Brundtland understood that some countries might not agree with her decision to sound the alarm so precipitously. She also knew that officials of some governments might refuse to join in a global effort because of fear of spreading panic, concern about dire economic consequences, or injured national pride for not being the first to issue warnings to their people.
This was the first of several bold decisions Brundtland would make over the coming months — bold because they were made purely on the basis of rapidly accumulating scientific evidence, because they put concerns for public health first and foremost, and because they were made despite concerns about potential political pressures.
The SARS outbreak was the first major international health emergency in which the W.H.O. was able to take full advantage of the Internet age. It was detected early because of recently established Web-based systems trawling for unusual health events. It occurred at a time when health authorities around the world — experienced in earlier collaborative efforts to halt the spread of meningitis, yellow fever, polio and the Ebola virus — were on the alert and ready to respond.
The information technology at our disposal allowed us to instantaneously adapt our response as the outbreak unfolded. Virus experts from around the world worked together virtually — by phone, videoconference and through the Web — to share information and report progress.
Within a month, they identified the virus responsible for SARS. Epidemiologists soon confirmed that health workers were at greatest risk and that air travel was spreading the disease. Doctors shared their knowledge about what treatments worked and what did not. The media provided clear information that captured the world’s attention.
The outbreak occurred at a time when countries were hesitant to report the outbreak of infectious disease to the W.H.O., in large part because of potential damage to national economies. In the early 1990s, for example, the spread of cholera in Peru — the first report of the disease in Latin America in 100 years — cost the country more than $770 million in lost trade and tourism. That same decade, India reported a loss of more than $1 billion in travel and tourism revenues after plague struck a small area of the vast country. In Europe, health authorities were at first reluctant to publicly discuss mad cow disease.

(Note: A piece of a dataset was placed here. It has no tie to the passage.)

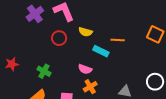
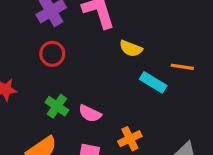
red circle: (59, 38) -> (52, 54), moved
pink semicircle: (85, 69) -> (90, 114), moved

Nevertheless, most countries were forthright in reporting incidents of SARS. One country remained reticent — the country where the outbreak appeared to have begun, and whose cooperation was key to tracing how the disease emerged. Brundtland spoke openly about China’s reluctance to publicly discuss the duration, scale and evolution of SARS within its borders and successfully encouraged Chinese officials to air the details and to work with the rest of the world to stop the outbreak.
The disease spread around the globe over a period of about eight months, with the outbreak peaking in April and May. By July 5, we were able to declare that all chains of person-to-person transmission had been broken and that the outbreak had been contained.
An estimated 774 people died of the disease, but another 7,322 people who were known to be infected eventually recovered, including the Singaporean doctor whose case prompted the March 15 worldwide alert.
History will determine the final impact on global health security of the decisions made 10 years ago. The evidence so far is good: SARS was contained, and countries now freely report suspected threats like avian influenza or Ebola and cull their animals accordingly.
When it comes to controlling global outbreaks such as these we must continue to let evidence speak louder than politics.
David L. Heymann, former executive director of communicable diseases at the World Health Organization, is senior fellow and head of global health security at Chatham House.